Себя пришлось успокаивать минут десять. А остыв, жалеть о горячке. Неправильно держать врача, хирурга на полпайке… чего он там нарежет с голодных глаз… Да и с дисциплинарными дозорами пора заканчивать, доигрались уже — хватит ценные кадры терять.
Как теперь отыграть обратно и лица не потерять? Да никак… Сейчас еще сыщик этот придурочный явится, а весь злобный запал иссяк на несчастном Поморцеве.
* * *
— Надо поговорить!
Священник вздрогнул, без стука к нему имел обыкновение врываться только комендант. Вид у Константина был неважнецкий — растрепанный и злой — веселой беседы однозначно не получится.
— Дела у нас, Гришка, очень и очень хреновые.
После отпевания отец Павел чувствовал себя опустошенным и разбитым. Население станции и так слишком мало, чтобы хоронить зараз по три человека. А тут еще комендант…
— Костя, а можно эту твою «радость» оставить до утра, на душе и так не…
— Не можно, — отрезал Ивашов. — Скажи спасибо, что саму церемонию отменять не стал.
«Действительно хреново» — священник закатил глаза, попросил помощи у Бога и приготовился слушать.
Рассказ коменданта, вернее пересказ тайного расследования опера, вызвал у священника довольно странную реакцию. Тот сидел отстраненно, не шевелясь и не поднимая глаз. Не задавал никаких вопросов, только глаза его сузились и ранние морщины глубоко врезались в лоб и переносицу.
— Знаешь, Костя, я боялся этого, хотя и ожидал… Я ведь был с Корнетом на кладбище — тогда. Его ломало и корежило, но он спрятал всё внутри себя. И получается, не вынес.
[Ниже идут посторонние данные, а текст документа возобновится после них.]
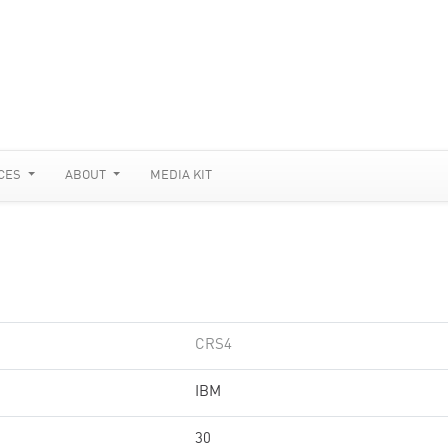
CES
ABOUT
MEDIA KIT
CRS4
IBM
30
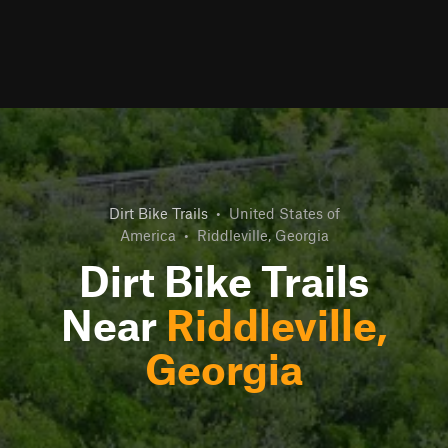
Dirt Bike Trails
•
United States of
America
•
Riddleville, Georgia
Dirt Bike Trails
Near
Riddleville,
Georgia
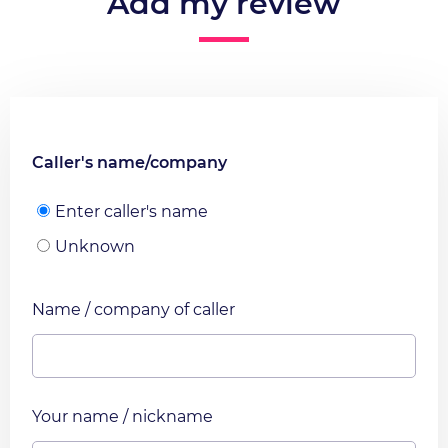
Add my review
Caller's name/company
Enter caller's name
Unknown
Name / company of caller
Your name / nickname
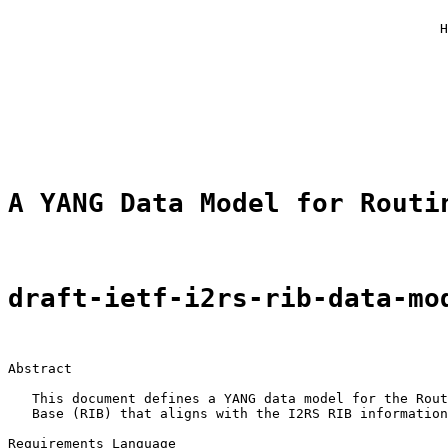
                                                       
                                                      H
                                                       
                                                       
                                                       
                                                       
                                                       
                                                       
A YANG Data Model for Routi
draft-ietf-i2rs-rib-data-mo
Abstract

   This document defines a YANG data model for the Rout
   Base (RIB) that aligns with the I2RS RIB information
Requirements Language
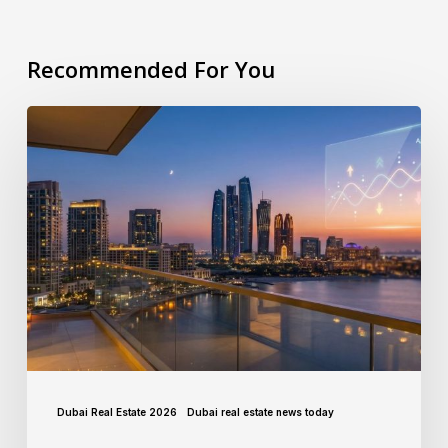
Recommended For You
Dubai Real Estate 2026
Dubai real estate news today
— Ты думаешь, он сошел с ума?
— Костик, я занимаюсь душой, а не душевными болезнями. Что я могу сказать… Внутри у него был ад — он закрыл себя от других, спрятал боль, пытался жить дальше — ты же видел. Вот только после кладбища… меня бьет дрожь при виде Сережки. Сжатая пружина, готовая выстрелить в любую секунду, оголенный нерв под страшным напряжением… Я не знаю, не хочу верить. Ты сам должен принять решение…
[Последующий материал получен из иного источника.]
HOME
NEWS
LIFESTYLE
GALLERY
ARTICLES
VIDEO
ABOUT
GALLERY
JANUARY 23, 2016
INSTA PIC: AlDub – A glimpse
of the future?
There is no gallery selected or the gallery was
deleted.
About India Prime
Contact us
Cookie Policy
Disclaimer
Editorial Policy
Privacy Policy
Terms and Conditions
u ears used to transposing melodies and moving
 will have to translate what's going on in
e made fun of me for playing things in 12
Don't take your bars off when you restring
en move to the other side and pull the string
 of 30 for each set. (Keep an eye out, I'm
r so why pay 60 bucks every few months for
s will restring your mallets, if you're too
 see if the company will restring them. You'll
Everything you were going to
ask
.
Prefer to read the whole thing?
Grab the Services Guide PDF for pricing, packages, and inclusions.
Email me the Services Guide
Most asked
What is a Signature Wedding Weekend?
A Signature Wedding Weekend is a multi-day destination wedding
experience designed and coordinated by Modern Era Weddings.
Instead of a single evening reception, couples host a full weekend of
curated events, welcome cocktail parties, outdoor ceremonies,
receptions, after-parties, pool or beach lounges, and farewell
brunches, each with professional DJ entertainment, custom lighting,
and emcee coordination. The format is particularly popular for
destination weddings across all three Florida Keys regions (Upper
И еле слышным шепотом отец Павел добавил: и взять грех на душу…
Комендант не смотрел на священнослужителя — взор его был устремлен в никуда. Застывшее каменное изваяние — как тогда — в бандитском логове. Наконец «статуя» ожила и горько усмехнулась:
— Расстрелять Корнета? Да? Ты такое решение мне предлагаешь? Объявить его убийцей и… да?! Сказать динамовцам, что обожаемый Корнет — на которого молится одна половина станции, а другая — просто боготворит, слетел с катушек и отстреливает всех подряд? Знаешь, Григорий Иванович, сдается мне, что ты диагноз не тому человеку поставил.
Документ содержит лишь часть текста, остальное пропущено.